Interface AddedRowsScanTask

  • All Superinterfaces:
    ChangelogScanTask, ContentScanTask<DataFile>, PartitionScanTask, ScanTask, java.io.Serializable

    public interface AddedRowsScanTask
    extends ChangelogScanTask, ContentScanTask<DataFile>
    A scan task for inserts generated by adding a data file to the table.

    Note that added data files may have matching delete files. This may happen if a matching position delete file is committed in the same snapshot or if changes for multiple snapshots are squashed together.

    Suppose snapshot S1 adds data files F1, F2, F3 and a position delete file, D1, that marks particular records in F1 as deleted.
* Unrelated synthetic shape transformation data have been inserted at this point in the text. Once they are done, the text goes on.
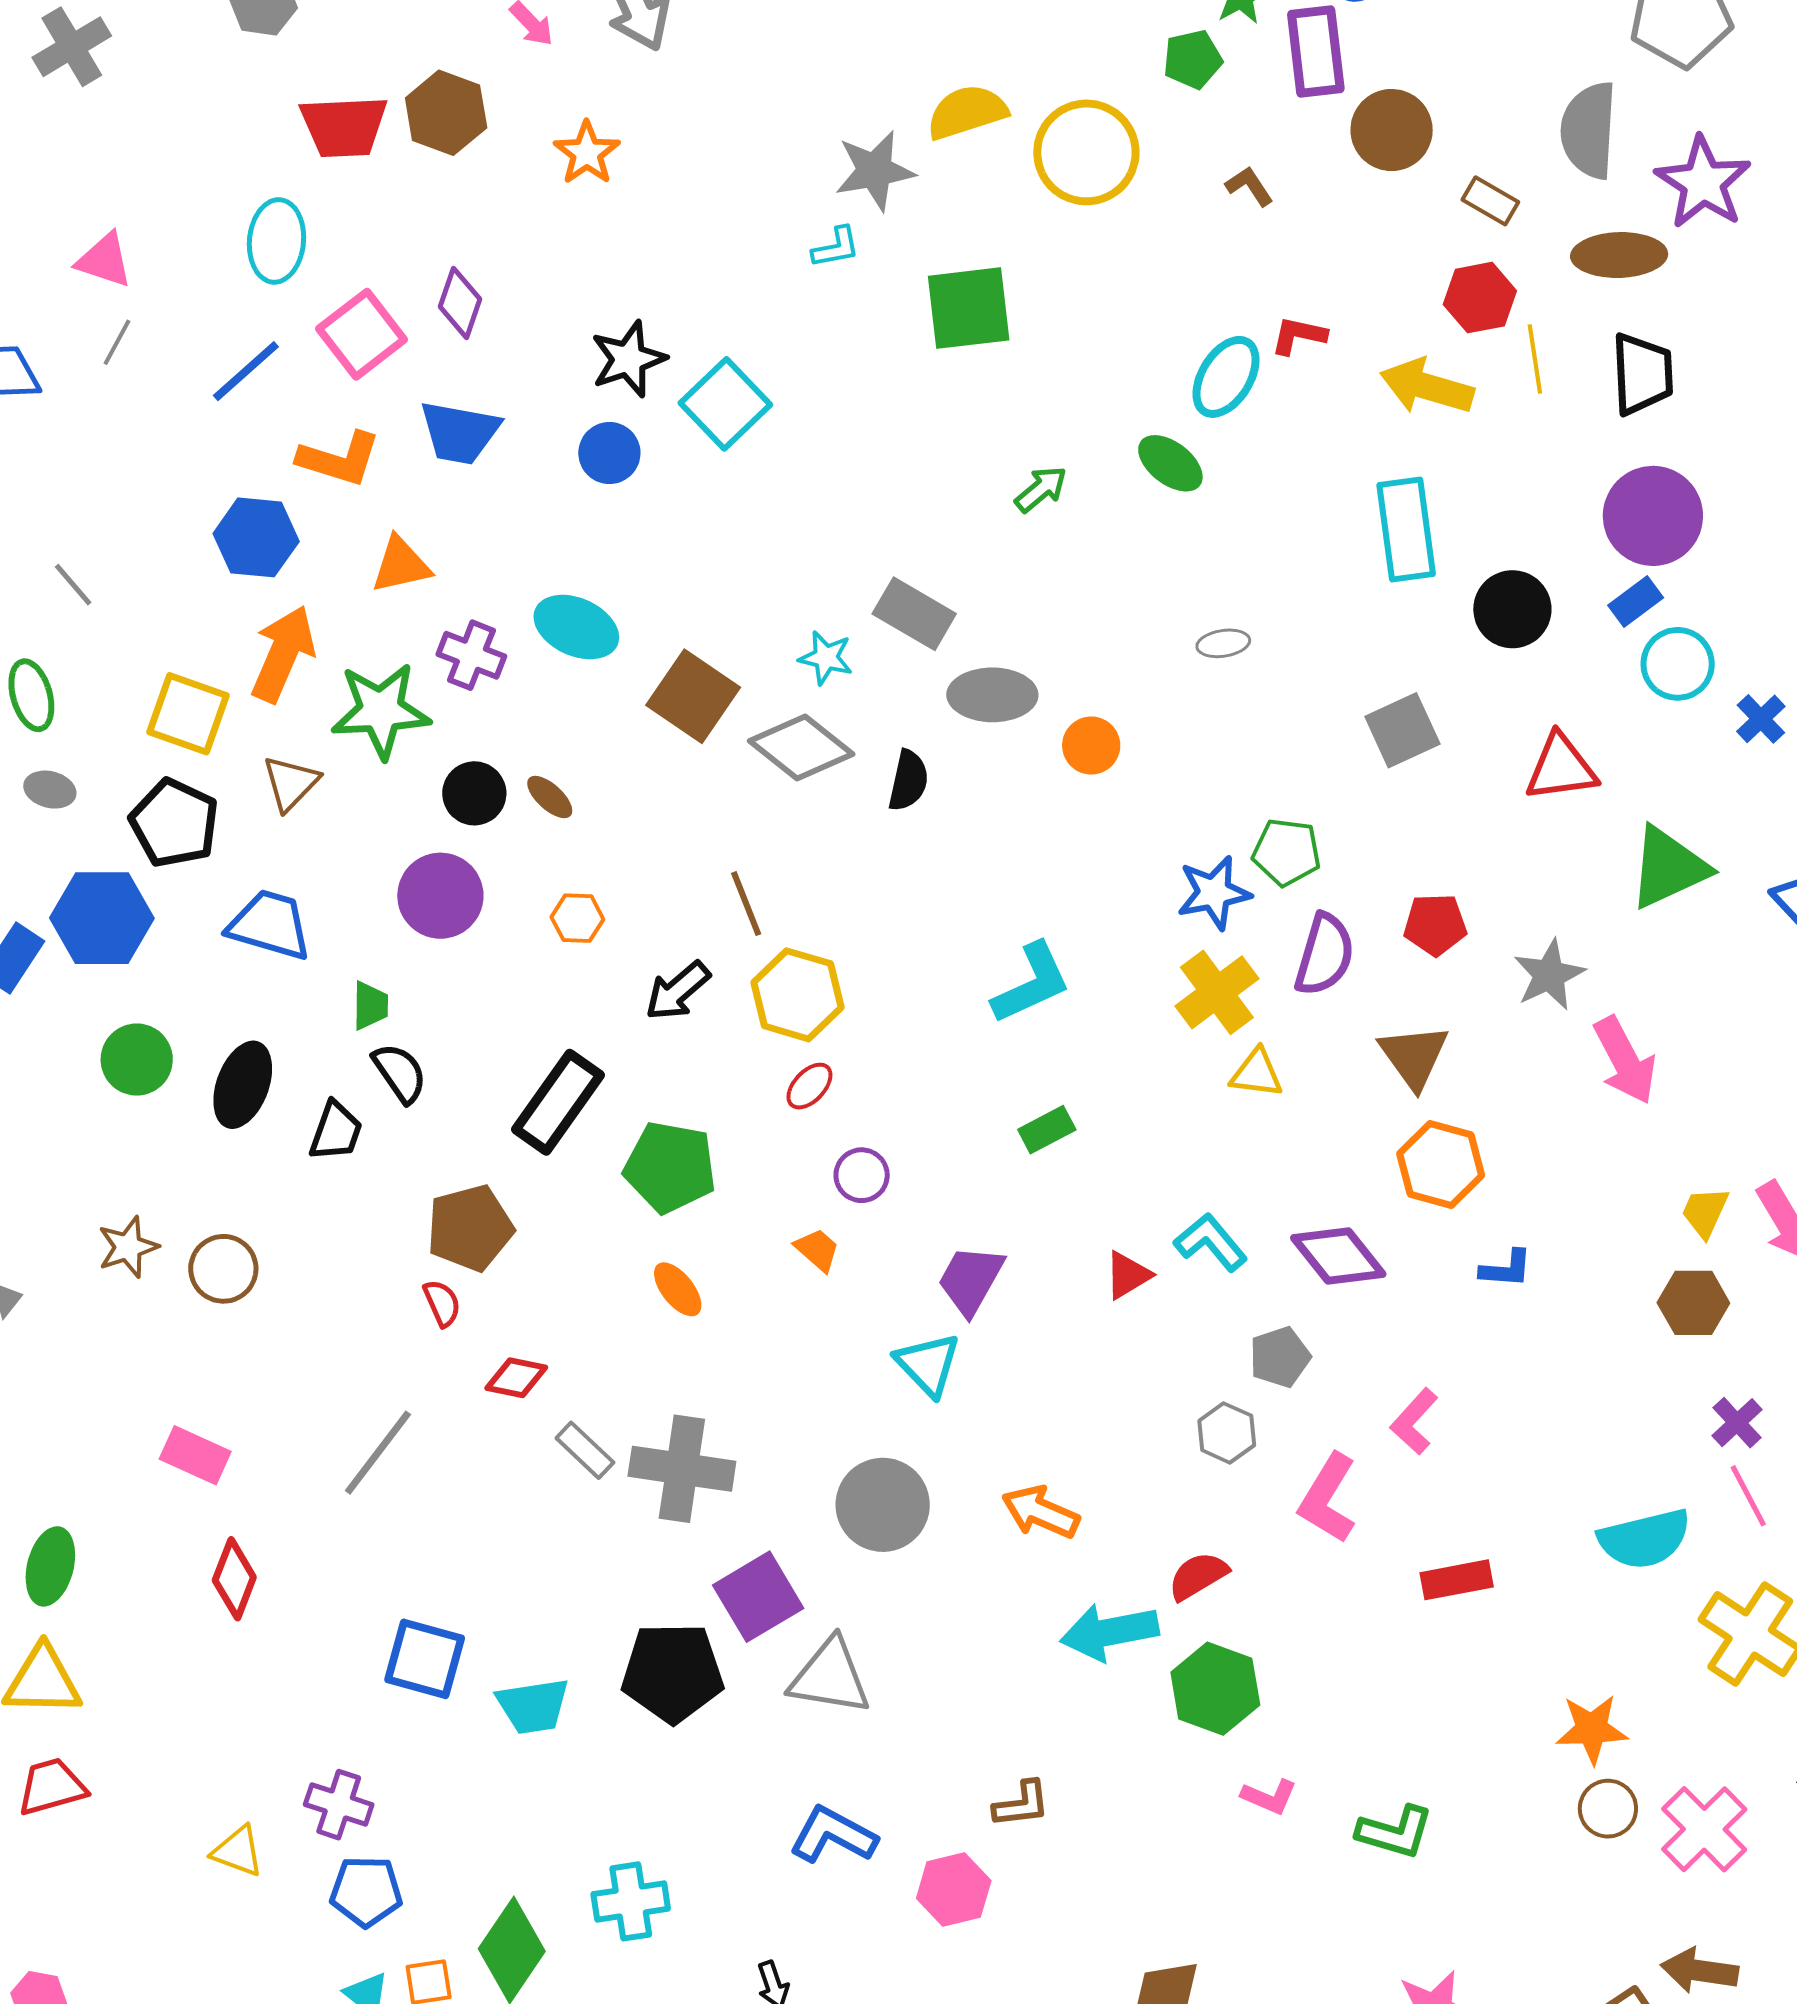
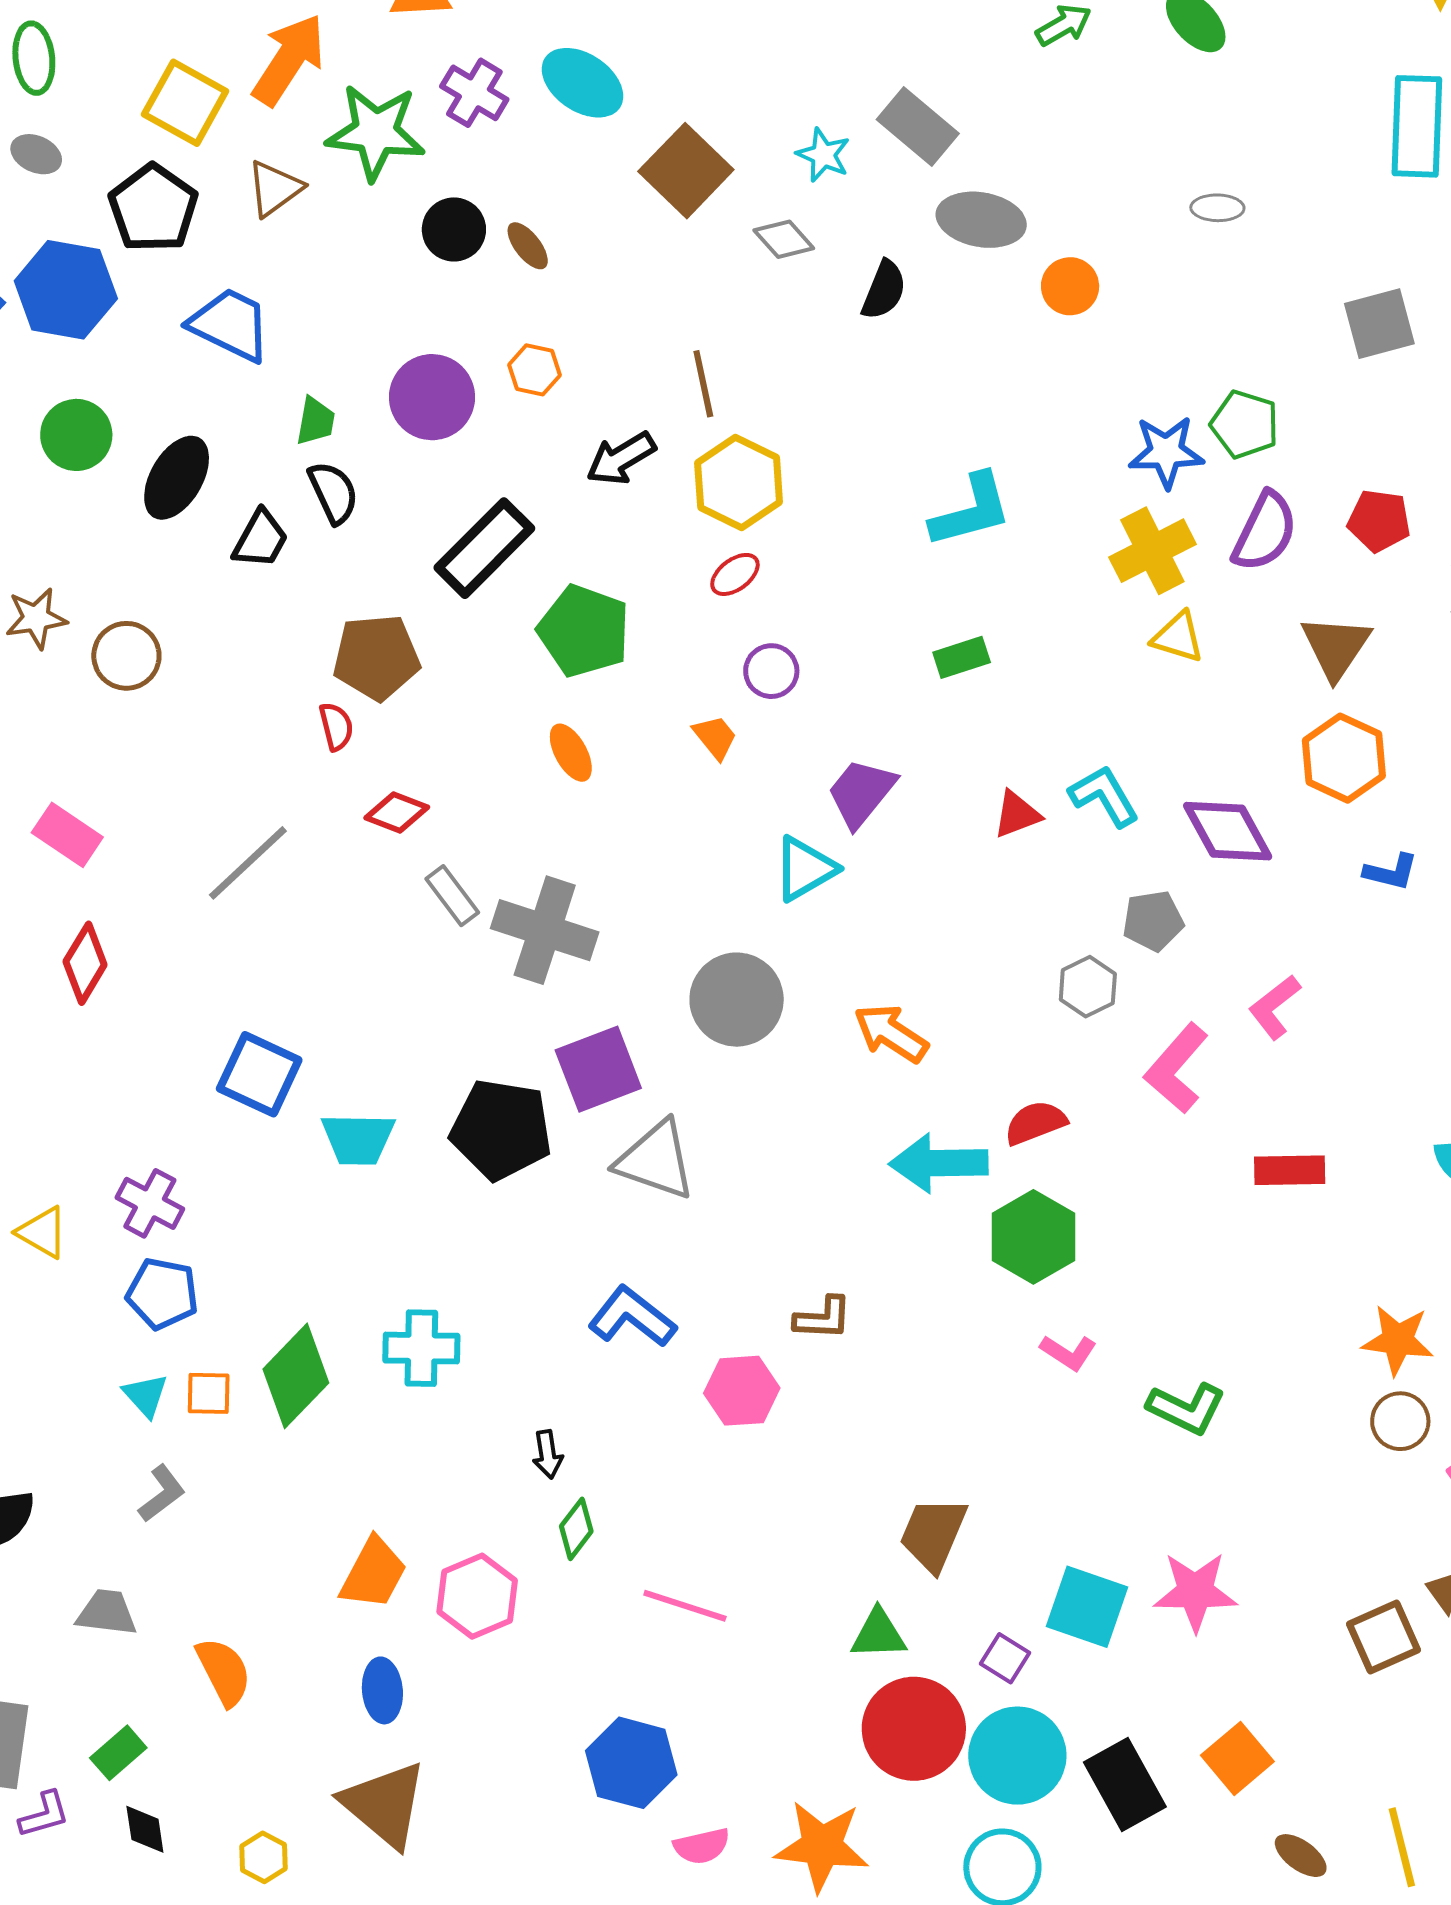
gray diamond: (801, 747) -> (784, 239), size x0.6
purple circle: (440, 896) -> (432, 397), moved
cyan triangle: (928, 1364) -> (805, 869), turned 34

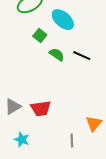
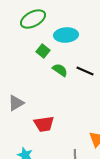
cyan ellipse: (63, 20) -> (66, 35), turned -45
gray triangle: (13, 107) -> (16, 103), moved

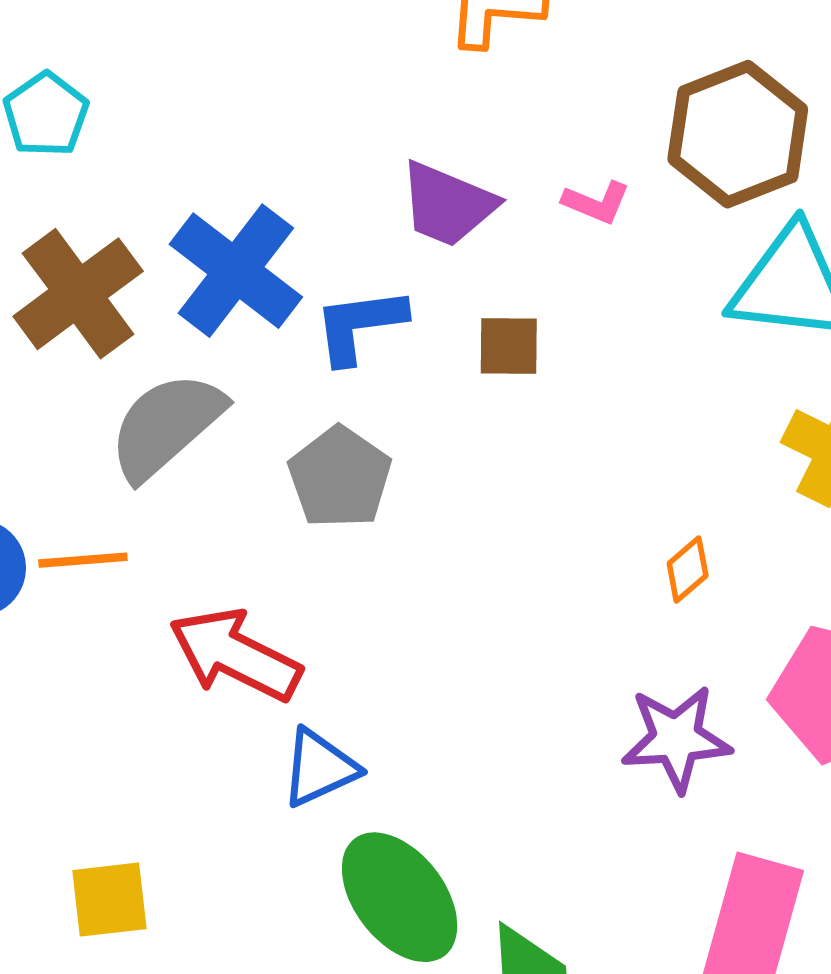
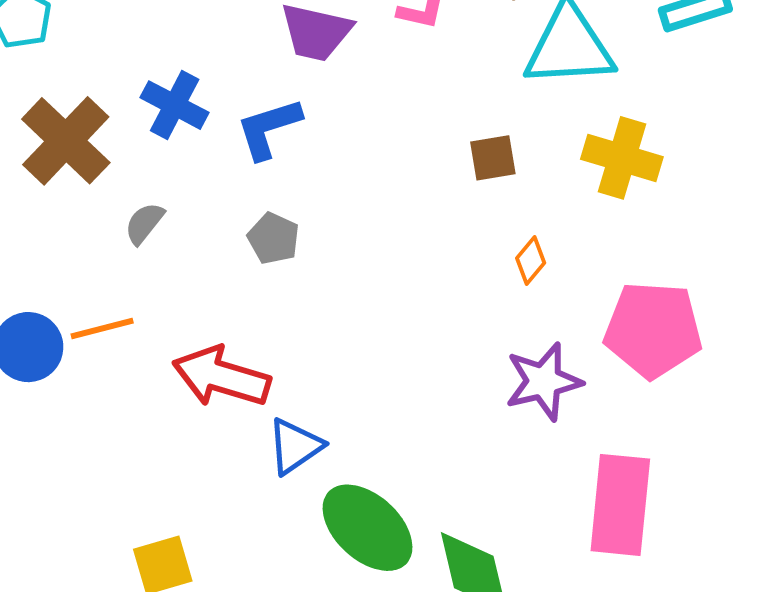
blue cross: (236, 271) -> (175, 105), size x0.7
brown square: (509, 346) -> (493, 158), moved
gray semicircle: (166, 426) -> (144, 223), size x0.5
gray pentagon: (340, 477) -> (273, 238), size x0.7

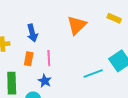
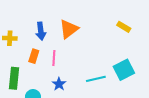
orange triangle: (77, 25) -> (69, 29), moved
blue star: (45, 81) -> (59, 84), moved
A scan for changes generated by S1 should include the following tasks:

    • AddedRowsScanTask(file=F1, deletes=[D1], snapshot=S1)
    • AddedRowsScanTask(file=F2, deletes=[], snapshot=S1)
    • AddedRowsScanTask(file=F3, deletes=[], snapshot=S1)

    Readers consuming these tasks should produce added records with metadata like change ordinal and commit snapshot ID.

    • Method Detail

      • deletes

        java.util.List<DeleteFile> deletes()
        A list of delete files to apply when reading the data file in this task.
        Returns:
        a list of delete files to apply
      • sizeBytes

        default long sizeBytes()
        Description copied from interface: ScanTask
        The number of bytes that should be read by this scan task.
        Specified by:
        sizeBytes in interface ContentScanTask<DataFile>
        Specified by:
        sizeBytes in interface ScanTask
        Returns:
        the total number of bytes to read
      • filesCount

        default int filesCount()
        Description copied from interface: ScanTask
        The number of files that will be opened by this scan task.
        Specified by:
        filesCount in interface ScanTask
        Returns:
        the number of files to open